300 of the 330 seats in the Jatiya Sangsad 151 seats needed for a majority
- Registered: 56,716,935
- Turnout: 75.60% (▲54.63pp)
|  | First party | Second party | Third party |
| Leader | Sheikh Hasina | Khaleda Zia | H.M. Ershad |
| Party | AL | BNP | JP(E) |
| Last election | Boycotted | 278 seats | Boycotted |
| Seats won | 146 | 116 | 32 |
| Seat change | +146 | −162 | +32 |
| Popular vote | 15,882,792 | 14,255,986 | 6,954,981 |
| Percentage | 37.44% | 33.63% | 16.40% |
- Results by constituency
| Chief Adviser before election Muhammad Habibur Rahman Independent (caretaker) | Prime Minister after election Sheikh Hasina AL |

= June 1996 Bangladeshi general election =

Snap general elections were held in Bangladesh on 12 June 1996. They were called following the controversial February 1996 elections, which were boycotted by the opposition and saw a turnout of just 21%.
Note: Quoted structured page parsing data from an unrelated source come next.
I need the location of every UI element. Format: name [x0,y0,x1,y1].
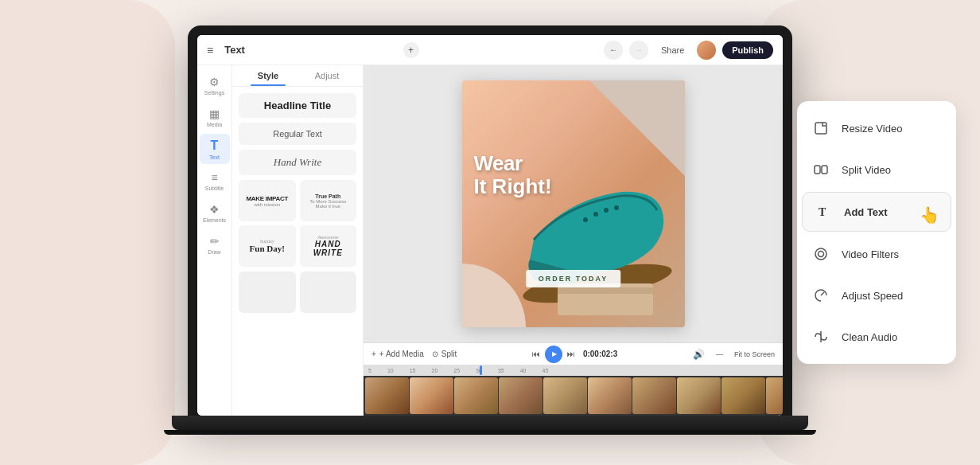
sidebar-item-settings[interactable]: ⚙ Settings [200,70,230,100]
film-frame-7[interactable] [632,377,676,414]
svg-point-3 [604,208,609,213]
skip-forward-icon[interactable]: ⏭ [567,350,575,358]
menu-icon[interactable]: ≡ [207,44,213,57]
film-frame-3[interactable] [454,377,498,414]
media-label: Media [207,122,222,127]
elements-label: Elements [203,217,226,223]
canvas-wear-text: Wear [474,152,552,175]
video-filters-icon [810,243,832,265]
back-button[interactable]: ← [604,41,623,60]
context-add-text[interactable]: T Add Text 👆 [802,192,951,232]
header-title: Text [224,44,396,56]
film-frame-1[interactable] [365,377,409,414]
add-button[interactable]: + [403,42,419,58]
text-card-hand-write[interactable]: Awesome HAND WRITE [300,225,357,267]
text-style-handwrite[interactable]: Hand Write [239,150,356,175]
app-main: ⚙ Settings ▦ Media T Text ≡ Subtitle [197,65,783,416]
svg-text:T: T [819,206,826,218]
svg-rect-9 [822,166,827,174]
film-frame-5[interactable] [543,377,587,414]
adjust-speed-label: Adjust Speed [842,290,903,302]
media-icon: ▦ [209,107,220,120]
playhead [480,365,482,375]
context-menu: Resize Video Split Video T Add Text 👆 Vi… [797,101,956,364]
laptop-screen: ≡ Text + ← → Share Publish ⚙ [188,25,792,416]
svg-rect-6 [558,287,653,294]
text-style-regular[interactable]: Regular Text [239,123,356,145]
resize-video-icon [810,117,832,139]
text-card-fun-day[interactable]: Sunday Fun Day! [239,225,296,267]
app-screen: ≡ Text + ← → Share Publish ⚙ [197,35,783,416]
svg-point-1 [583,217,588,222]
context-video-filters[interactable]: Video Filters [797,233,956,275]
cursor-icon: 👆 [920,205,939,225]
svg-rect-7 [815,123,826,134]
text-style-headline[interactable]: Headline Title [239,93,356,118]
laptop-base-foot [164,430,816,435]
canvas-text-overlay: Wear It Right! [474,152,552,197]
svg-point-12 [819,252,824,257]
share-button[interactable]: Share [655,42,690,58]
split-video-label: Split Video [842,164,891,176]
text-panel: Style Adjust Headline Title Regular Text… [232,65,364,416]
text-card-make-impact[interactable]: MAKE IMPACT with mission [239,180,296,221]
sidebar-item-text[interactable]: T Text [200,134,230,164]
app-header: ≡ Text + ← → Share Publish [197,35,783,65]
timeline-ruler: 5 10 15 20 25 30 35 40 45 [364,365,783,376]
publish-button[interactable]: Publish [722,41,773,59]
split-label: Split [441,350,457,358]
sidebar-item-media[interactable]: ▦ Media [200,102,230,132]
context-resize-video[interactable]: Resize Video [797,107,956,149]
film-frame-2[interactable] [410,377,453,414]
volume-icon[interactable]: 🔊 [693,349,705,360]
film-frame-4[interactable] [499,377,542,414]
text-card-empty-2[interactable] [300,272,357,313]
canvas-cta-text: ORDER TODAY [526,270,621,287]
film-frame-8[interactable] [677,377,721,414]
laptop-wrapper: ≡ Text + ← → Share Publish ⚙ [188,25,792,440]
film-frame-9[interactable] [721,377,765,414]
sidebar-item-elements[interactable]: ❖ Elements [200,197,230,228]
forward-button[interactable]: → [629,41,648,60]
svg-point-11 [815,248,826,260]
resize-video-label: Resize Video [842,123,902,135]
split-icon: ⊙ [432,350,438,358]
shoe-illustration [462,80,685,327]
draw-label: Draw [208,249,220,255]
fit-to-screen-button[interactable]: Fit to Screen [734,350,775,358]
film-frame-10[interactable] [766,377,783,414]
context-adjust-speed[interactable]: Adjust Speed [797,275,956,316]
film-frame-6[interactable] [588,377,632,414]
canvas-viewport[interactable]: Wear It Right! ORDER TODAY [364,65,783,342]
canvas-area: Wear It Right! ORDER TODAY + + Add Media [364,65,783,416]
clean-audio-icon [810,326,832,348]
adjust-speed-icon [810,284,832,307]
skip-back-icon[interactable]: ⏮ [532,350,540,358]
tab-style[interactable]: Style [239,65,298,86]
canvas-itright-text: It Right! [474,175,552,198]
plus-icon: + [371,350,376,358]
bg-shape-left [0,0,175,465]
split-button[interactable]: ⊙ Split [432,350,457,358]
sidebar-item-draw[interactable]: ✏ Draw [200,229,230,260]
text-card-true-path[interactable]: True Path To More Success Make it true [300,180,357,221]
context-clean-audio[interactable]: Clean Audio [797,316,956,358]
sidebar-item-subtitle[interactable]: ≡ Subtitle [200,166,230,196]
back-icon: ← [609,45,617,54]
settings-label: Settings [204,90,224,96]
play-button[interactable]: ▶ [545,346,562,363]
canvas-frame: Wear It Right! ORDER TODAY [462,80,685,327]
svg-point-4 [614,205,619,210]
context-split-video[interactable]: Split Video [797,149,956,190]
text-card-empty-1[interactable] [239,272,296,313]
svg-rect-8 [815,166,820,174]
video-filters-label: Video Filters [842,248,899,260]
text-icon: T [211,139,219,153]
laptop-base [172,416,808,430]
text-grid-empty [239,272,356,313]
subtitle-icon: ≡ [211,171,217,184]
timeline-time: 0:00:02:3 [583,350,617,358]
tab-adjust[interactable]: Adjust [298,65,356,86]
add-media-button[interactable]: + + Add Media [371,350,424,358]
play-icon: ▶ [552,350,557,358]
The result of the snap elections was a victory for the Bangladesh Awami League, which won 146 of the 300 directly elected seats, resulting in its leader Sheikh Hasina becoming Prime Minister. It was the first election victory for the Awami League since 1973 and the party's removal from power in a 1975 coup. Voter turnout was 76%, the highest in Bangladesh's electoral history until 2008.

== Background ==
The June 1996 elections were the second general elections to be held within a four-month period. Previously in February, a general election had been held which was boycotted by an alliance of all major opposition parties (Awami League, Jamaat-e-Islam, Jatiya Party). The opposition were demanding the installation of a neutral caretaker government to oversee the election, citing a 1994 by-election (which they alleged to have been rigged) as evidence of the BNP's inability to hold a free and fair election. Despite the boycott the February election went ahead and the incumbent Prime Minister Khaleda Zia's BNP was re-elected for the second term in a landslide victory, with the majority of seats uncontested. The voting was denounced as unfair by the three main opposition parties and the voter turnout was the lowest in Bangladesh's parliamentary electoral history at only 21%.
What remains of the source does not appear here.